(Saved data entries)

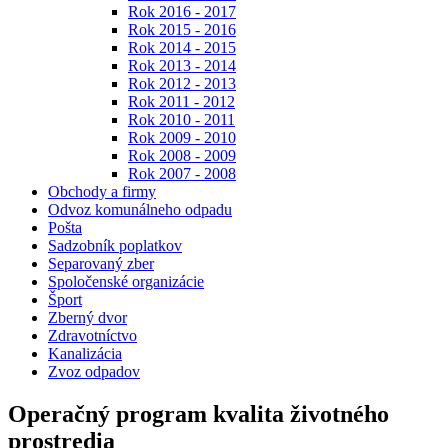
Rok 2016 - 2017
Rok 2015 - 2016
Rok 2014 - 2015
Rok 2013 - 2014
Rok 2012 - 2013
Rok 2011 - 2012
Rok 2010 - 2011
Rok 2009 - 2010
Rok 2008 - 2009
Rok 2007 - 2008
Obchody a firmy
Odvoz komunálneho odpadu
Pošta
Sadzobník poplatkov
Separovaný zber
Spoločenské organizácie
Šport
Zberný dvor
Zdravotníctvo
Kanalizácia
Zvoz odpadov
Operačný program kvalita životného
prostredia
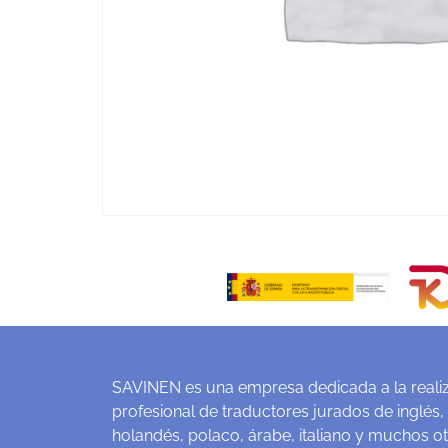
SAVINEN es una empresa dedicada a la realiz
profesional de traductores jurados de inglés,
holandés, polaco, árabe, italiano y muchos o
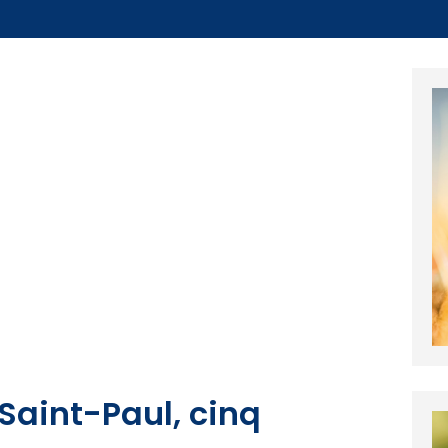
 Saint-Paul, cinq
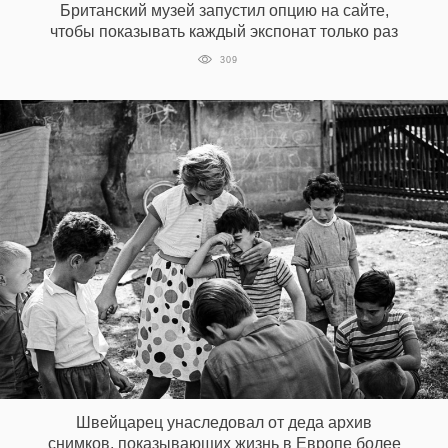
Британский музей запустил опцию на сайте,
чтобы показывать каждый экспонат только раз
309
Швейцарец унаследовал от деда архив
снимков, показывающих жизнь в Европе более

Problem to solve:
Starting with the line that contains "Британский музей запустил", print every line through the end of the entries above exactly as written, both boundary lines included, and nothing else.

Completed task:
Британский музей запустил опцию на сайте,
чтобы показывать каждый экспонат только раз
309
Швейцарец унаследовал от деда архив
снимков, показывающих жизнь в Европе более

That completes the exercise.